_REQUIRED WORK:_ Please transcribe exactly the line that holds "Fiatal karrierje során" and all lines that follow it to the end of the records below, omitting any pictures.

[Page-level text extractions]
****

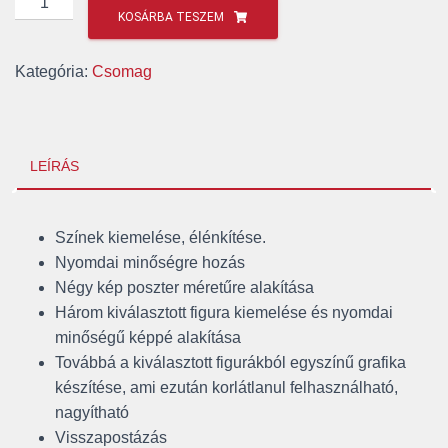
KOSÁRBA TESZEM
rajz
+
Kategória:
Csomag
4
poszter
+
3
LEÍRÁS
figura
mennyiség
Színek kiemelése, élénkítése.
Nyomdai minőségre hozás
Négy kép poszter méretűre alakítása
Három kiválasztott figura kiemelése és nyomdai
minőségű képpé alakítása
Továbbá a kiválasztott figurákból egyszínű grafika
készítése, ami ezután korlátlanul felhasználható,
nagyítható
Visszapostázás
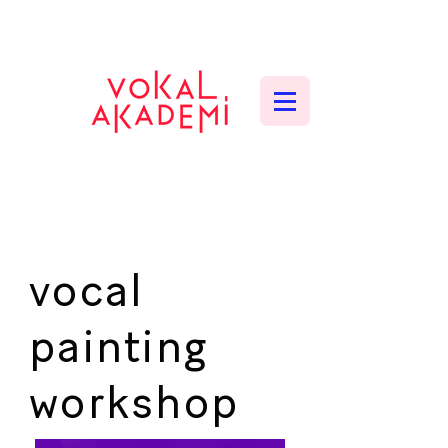
CONTEMPORARY VOCAL CENTER
vocal
painting
workshop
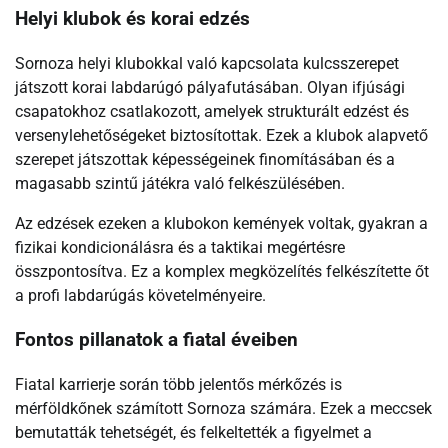
Helyi klubok és korai edzés
Sornoza helyi klubokkal való kapcsolata kulcsszerepet
játszott korai labdarúgó pályafutásában. Olyan ifjúsági
csapatokhoz csatlakozott, amelyek strukturált edzést és
versenylehetőségeket biztosítottak. Ezek a klubok alapvető
szerepet játszottak képességeinek finomításában és a
magasabb szintű játékra való felkészülésében.
Az edzések ezeken a klubokon kemények voltak, gyakran a
fizikai kondicionálásra és a taktikai megértésre
összpontosítva. Ez a komplex megközelítés felkészítette őt
a profi labdarúgás követelményeire.
Fontos pillanatok a fiatal éveiben
Fiatal karrierje során több jelentős mérkőzés is
mérföldkőnek számított Sornoza számára. Ezek a meccsek
bemutatták tehetségét, és felkeltették a figyelmet a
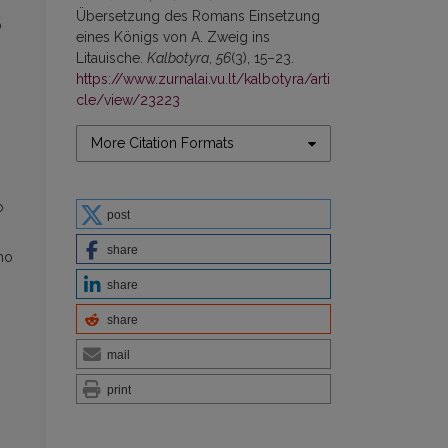
Übersetzung des Romans Einsetzung
o
eines Königs von A. Zweig ins
Litauische.
Kalbotyra
,
56
(3), 15–23.
https://www.zurnalai.vu.lt/kalbotyra/arti
cle/view/23223
More Citation Formats
o
post
share
amo
share
share
mail
print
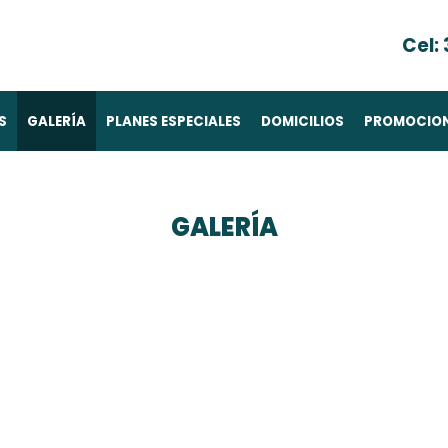
Cel:
S
GALERÍA
PLANES ESPECIALES
DOMICILIOS
PROMOCIO
GALERÍA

****

_PROBLEM SOLUTION:_
Fiatal karrierje során több jelentős mérkőzés is
mérföldkőnek számított Sornoza számára. Ezek a meccsek
bemutatták tehetségét, és felkeltették a figyelmet a
Übersetzung des Romans Einsetzung
o
eines Königs von A. Zweig ins
Litauische.
Kalbotyra
,
56
(3), 15–23.
https://www.zurnalai.vu.lt/kalbotyra/arti
cle/view/23223
More Citation Formats
o
post
share
amo
share
share
mail
print
Cel:
S
GALERÍA
PLANES ESPECIALES
DOMICILIOS
PROMOCIO
GALERÍA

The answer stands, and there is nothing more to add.